しかし瞬きのうちに見えなくなり、晶は空目かなと首を傾げた。
「それじゃあ、良い1日を。」
「あ、はい。エイベルさんも1日を。」
エイベルと別れ、晶は店に入った。
年季の入った埃っぽい匂いがする店内には、本が背の高い棚に隙間なく置かれている。
「誰も居ない……?」
耳を澄ませると、カリカリと忙しなく何かを引っ掻く音がする。
その音の方に行くと、黒髪の女性が机に向かって真剣な表情をしていた。どうやらその女性が紙に文字を綴る音であったようだ。
「あの、すみません。」
晶が声をかけると女性の顔にある"全て"の目玉がこちらを向いた。
驚いた事にその女性の顔にはは多数の眼が付いていたのだ。晶はその異様さに思わず後ずさってしまう。
「ああ、これは失礼。執筆に夢中になっていました。」
女性はペンを置くと、立ち上がって綺麗な一礼をした。
「いらっしゃいませ。どんなご用件でしょうか?」
この人がこの店の店主である亜希だろう。晶は緊張して少しどもりながら用件を伝える。
「こ、ここに来れば過去につばき通りに迷い込んだ人間の事が調べられると聞いて。そういう情報が載った本はありますか?」
おずおずと尋ねると、亜希は全ての目を優しく細めて笑みを浮かべた。
「有りますよ。いくつか持って参りますので、少々お待ち下さい。」
「はい、ありがとうございます。」
亜希の頭には全ての本の内容と位置が入っているのか、迷いなく棚から本を引き抜いていく。
そうしてカウンターに置かれた本は十冊以上になった。一つ一つが分厚い為、読むのに時間がかかりそうだ。

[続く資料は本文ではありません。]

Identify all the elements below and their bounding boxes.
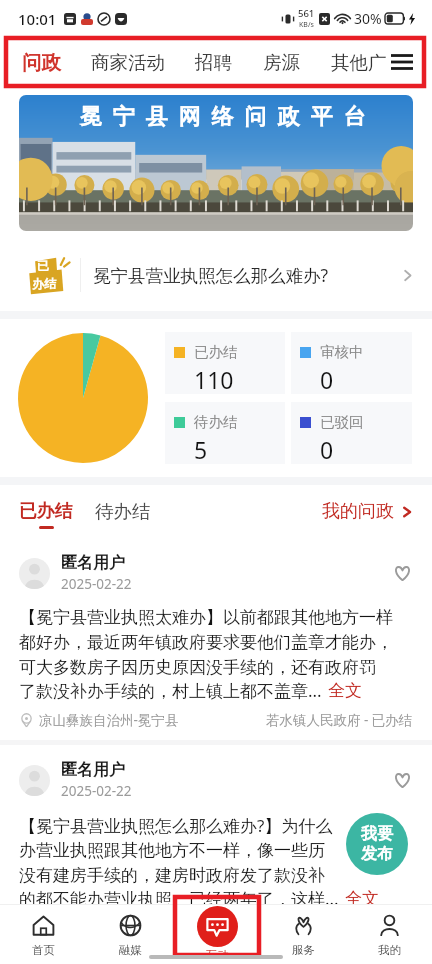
staticText: 办结 [32,276,56,291]
button[interactable]: 首页 [0,904,87,956]
button[interactable]: Like [391,769,413,791]
staticText: 30% [354,9,382,28]
staticText: 已驳回 [320,413,364,431]
staticText: 冕宁县网络问政平台 [74,103,371,131]
staticText: 问政 [22,50,61,75]
button[interactable]: 问政 [22,50,61,75]
button[interactable]: 互动 [174,904,260,956]
staticText: 发布 [361,844,393,864]
button[interactable]: 匿名用户 [0,544,432,740]
staticText: 我的问政 [322,500,394,523]
staticText: 互动 [206,948,229,956]
staticText: 【冕宁县营业执照怎么那么难办?】为什么 办营业执照跟其他地方不一样，像一些历 没… [19,814,333,886]
staticText: 若水镇人民政府 - 已办结 [266,711,413,729]
button[interactable]: 冕宁县网络问政平台 [19,95,413,231]
staticText: 招聘 [195,51,232,74]
staticText: 匿名用户 [61,553,125,573]
staticText: 【冕宁县营业执照太难办】以前都跟其他地方一样 都好办，最近两年镇政府要求要他们盖… [19,607,393,678]
button[interactable]: 待办结 [165,402,285,464]
button[interactable]: Like [391,562,413,584]
staticText: 融媒 [119,943,142,956]
staticText: 2025-02-22 [61,575,132,593]
staticText: 了款没补办手续的，村上镇上都不盖章... [19,679,322,702]
staticText: 冕宁县营业执照怎么那么难办? [93,263,399,287]
button[interactable]: 审核中 [291,332,412,394]
button[interactable]: 已办结 [165,332,285,394]
other: Open [399,267,416,284]
staticText: 0 [320,434,334,464]
staticText: 5 [194,434,208,464]
staticText: 10:01 [18,9,57,29]
staticText: 我的 [378,943,401,956]
staticText: 房源 [263,51,300,74]
staticText: 已 [37,258,49,273]
staticText: 2025-02-22 [61,782,132,800]
staticText: 已办结 [19,500,73,522]
staticText: 匿名用户 [61,760,125,780]
staticText: 商家活动 [91,51,165,74]
staticText: 服务 [292,943,315,956]
button[interactable]: 我的 [346,904,432,956]
button[interactable]: 商家活动 [91,51,165,74]
staticText: 已办结 [194,343,238,361]
button[interactable]: 其他广 [331,51,387,74]
staticText: 561 [298,7,315,20]
staticText: 待办结 [194,413,238,431]
button[interactable]: 已办结 [19,500,73,529]
button[interactable]: 已 [0,239,432,311]
staticText: 我要 [361,824,393,844]
button[interactable]: 融媒 [87,904,174,956]
staticText: 审核中 [320,343,364,361]
staticText: 全文 [345,888,379,909]
button[interactable]: 我要 [346,813,408,875]
button[interactable]: 我的问政 [322,500,414,530]
staticText: 的都不能办营业执照。已经两年了，这样... [19,887,339,910]
staticText: 首页 [32,943,55,956]
button[interactable]: 待办结 [95,500,151,530]
button[interactable]: 已驳回 [291,402,412,464]
button[interactable]: 服务 [260,904,346,956]
button[interactable]: 全文 [345,888,379,909]
button[interactable]: 招聘 [195,51,232,74]
staticText: 0 [320,364,334,394]
staticText: 待办结 [95,500,151,523]
staticText: 全文 [328,680,362,701]
button[interactable]: 匿名用户 [0,745,432,910]
staticText: 110 [194,364,234,394]
staticText: 凉山彝族自治州-冕宁县 [39,711,179,729]
button[interactable]: Menu [389,49,415,75]
button[interactable]: 房源 [263,51,300,74]
staticText: 其他广 [331,51,387,74]
button[interactable]: 全文 [328,680,362,701]
staticText: KB/s [299,20,314,30]
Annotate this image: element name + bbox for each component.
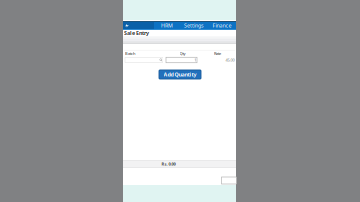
button[interactable]: Quantity (166, 57, 197, 63)
button[interactable]: Search batch (125, 58, 163, 62)
staticText: Rs. 0.00 (162, 161, 176, 167)
button[interactable]: Settings (180, 22, 208, 29)
button[interactable]: Footer input (222, 177, 236, 184)
button[interactable]: Finance (208, 22, 236, 29)
staticText: 45.00 (226, 57, 234, 63)
button[interactable]: Home (123, 22, 154, 29)
button[interactable]: Add Quantity (159, 70, 201, 79)
staticText: Sale Entry (124, 30, 149, 37)
staticText: Qty (180, 51, 186, 56)
button[interactable]: HRM (154, 22, 180, 29)
staticText: Settings (184, 22, 204, 29)
staticText: HRM (161, 22, 173, 29)
staticText: Finance (212, 22, 232, 29)
staticText: Batch (125, 51, 135, 56)
staticText: Rate (214, 51, 221, 56)
staticText: 1 (194, 57, 196, 63)
staticText: Add Quantity (164, 71, 196, 78)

「ここにある本のほとんどが過去に迷い込んだ人間の記憶で出来ているのですが、そのうち貴女と状況が似たような人間の人生をピックアップしてみました。」
晶は礼を言って、一番上に置かれた本を手に取る。
「……私の事を知ってるんですか?」
「ええ。"見て"いましたので。」
晶はパラパラとページをめくっていた手を止め、勢いよく顔を上げた。そしてぽそりと呟くように疑問を投げた。
「……見ていた?……ずっと、ですか?」
背後からつけられていた感覚は無かった。晶が不気味に思って居ると、亜希は徐に片手を前に出した。
亜希が自身の手を見つめると、その掌の上に白く丸い物体が出現し宙に浮き始める。その浮遊体は亜希の手を離れ、晶に近付いた。
晶は小さく悲鳴を上げる。それは良く見れば、赤い虹彩の目玉だった。
「私はこのように眼を1キロ以内の至る所に出現させ、目の届く限りは貴女の事を見ていました。」
「ど、どうしてですか……?」
「頼まれたんです。貴女がこちらに迷い込んだ際は見守って欲しいと。」
「……一体、誰に……?」
それには答えず、亜希は微笑んだ。
「きっともうすぐ会えますよ。あの人はそう望んでいますから。」
「そう、ですか……。」
もしかすると、その人が自分のトラウマの原因となった人かも知れない。晶はそう思った。
それから全ての本にさらっと目を通して、自分と状況が一番近いものを選んで読む事にした。